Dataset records
--------------------------------------------------

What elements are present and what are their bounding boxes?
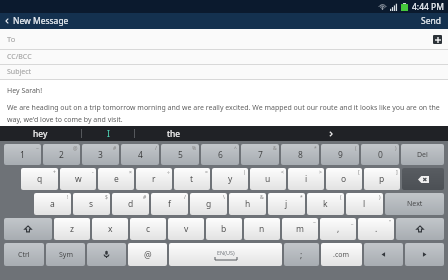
- button[interactable]: q: [21, 168, 58, 190]
- button[interactable]: z: [54, 218, 90, 240]
- button[interactable]: Subject: [0, 65, 448, 79]
- button[interactable]: 6: [201, 144, 239, 165]
- staticText: .: [375, 223, 378, 235]
- staticText: =: [205, 169, 208, 176]
- staticText: #: [113, 145, 117, 152]
- button[interactable]: Sym: [46, 243, 85, 266]
- button[interactable]: p: [364, 168, 400, 190]
- staticText: ;: [300, 249, 303, 261]
- staticText: Del: [417, 150, 428, 160]
- staticText: d: [128, 198, 134, 210]
- button[interactable]: 0: [361, 144, 399, 165]
- button[interactable]: 4: [121, 144, 159, 165]
- staticText: p: [379, 173, 385, 185]
- button[interactable]: ;: [284, 243, 319, 266]
- button[interactable]: [364, 243, 403, 266]
- staticText: f: [168, 198, 171, 210]
- staticText: j: [285, 198, 288, 210]
- button[interactable]: [87, 243, 126, 266]
- staticText: 9: [338, 149, 343, 161]
- staticText: 2: [59, 149, 64, 161]
- staticText: 0: [378, 149, 383, 161]
- button[interactable]: 1: [4, 144, 41, 165]
- button[interactable]: .com: [321, 243, 362, 266]
- button[interactable]: Add recipient: [433, 35, 442, 44]
- staticText: To: [7, 34, 16, 44]
- button[interactable]: o: [326, 168, 362, 190]
- button[interactable]: [405, 243, 444, 266]
- button[interactable]: [402, 168, 444, 190]
- staticText: Sym: [59, 250, 73, 260]
- staticText: (: [355, 145, 357, 152]
- button[interactable]: ,: [320, 218, 356, 240]
- button[interactable]: h: [229, 193, 266, 215]
- staticText: $: [105, 194, 108, 201]
- staticText: v: [184, 223, 189, 235]
- button[interactable]: y: [212, 168, 248, 190]
- button[interactable]: n: [244, 218, 280, 240]
- button[interactable]: Send: [414, 13, 448, 29]
- button[interactable]: l: [346, 193, 383, 215]
- staticText: 4: [138, 149, 143, 161]
- button[interactable]: I: [82, 126, 134, 141]
- button[interactable]: 9: [321, 144, 359, 165]
- staticText: ]: [396, 169, 398, 176]
- staticText: EN(US): [217, 249, 235, 256]
- button[interactable]: 3: [82, 144, 119, 165]
- button[interactable]: the: [135, 126, 213, 141]
- staticText: Next: [407, 199, 423, 209]
- button[interactable]: k: [307, 193, 344, 215]
- button[interactable]: t: [174, 168, 210, 190]
- staticText: u: [265, 173, 271, 185]
- button[interactable]: .: [358, 218, 394, 240]
- button[interactable]: CC/BCC: [0, 50, 448, 64]
- button[interactable]: f: [151, 193, 188, 215]
- staticText: CC/BCC: [7, 52, 32, 62]
- button[interactable]: x: [92, 218, 128, 240]
- button[interactable]: s: [73, 193, 110, 215]
- button[interactable]: r: [136, 168, 172, 190]
- staticText: o: [341, 173, 347, 185]
- button[interactable]: w: [60, 168, 96, 190]
- staticText: /: [184, 194, 186, 201]
- button[interactable]: More suggestions: [213, 126, 448, 141]
- button[interactable]: e: [98, 168, 134, 190]
- staticText: 6: [218, 149, 223, 161]
- button[interactable]: m: [282, 218, 318, 240]
- staticText: ÷: [167, 169, 170, 176]
- staticText: -: [92, 169, 94, 176]
- button[interactable]: hey: [0, 126, 81, 141]
- staticText: .com: [333, 250, 350, 260]
- button[interactable]: c: [130, 218, 166, 240]
- staticText: x: [108, 223, 113, 235]
- button[interactable]: EN(US): [169, 243, 282, 266]
- button[interactable]: v: [168, 218, 204, 240]
- button[interactable]: d: [112, 193, 149, 215]
- staticText: n: [259, 223, 265, 235]
- button[interactable]: i: [288, 168, 324, 190]
- button[interactable]: 7: [241, 144, 279, 165]
- button[interactable]: 2: [43, 144, 80, 165]
- button[interactable]: New Message: [0, 13, 75, 29]
- staticText: ): [379, 194, 381, 201]
- button[interactable]: 5: [161, 144, 199, 165]
- button[interactable]: Next: [385, 193, 444, 215]
- button[interactable]: Del: [401, 144, 444, 165]
- button[interactable]: b: [206, 218, 242, 240]
- staticText: We are heading out on a trip tomorrow mo…: [7, 103, 441, 124]
- button[interactable]: u: [250, 168, 286, 190]
- button[interactable]: [4, 218, 52, 240]
- staticText: w: [75, 173, 82, 185]
- button[interactable]: a: [34, 193, 71, 215]
- button[interactable]: 8: [281, 144, 319, 165]
- button[interactable]: g: [190, 193, 227, 215]
- button[interactable]: Ctrl: [4, 243, 44, 266]
- staticText: 3: [98, 149, 103, 161]
- staticText: y: [228, 173, 233, 185]
- button[interactable]: To: [0, 29, 448, 49]
- button[interactable]: [396, 218, 444, 240]
- button[interactable]: @: [128, 243, 167, 266]
- button[interactable]: j: [268, 193, 305, 215]
- staticText: k: [323, 198, 328, 210]
- staticText: the: [167, 128, 181, 140]
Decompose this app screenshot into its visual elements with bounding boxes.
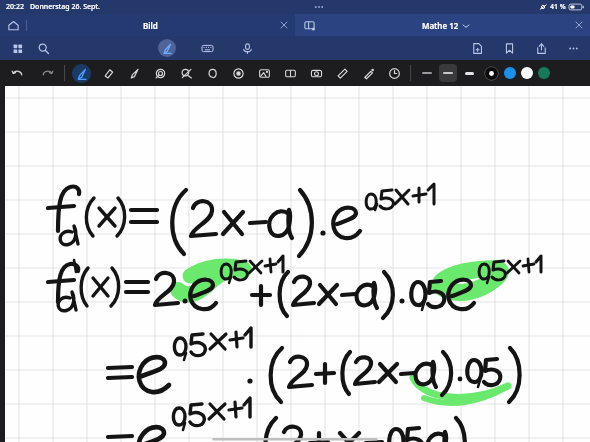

--------------------------------------------------

_About this task_. Out of the records above, pull the lines that include the word "Next".

_Exercise output_.
- staticText: Next: [407, 199, 423, 209]
- button[interactable]: Next: [385, 193, 444, 215]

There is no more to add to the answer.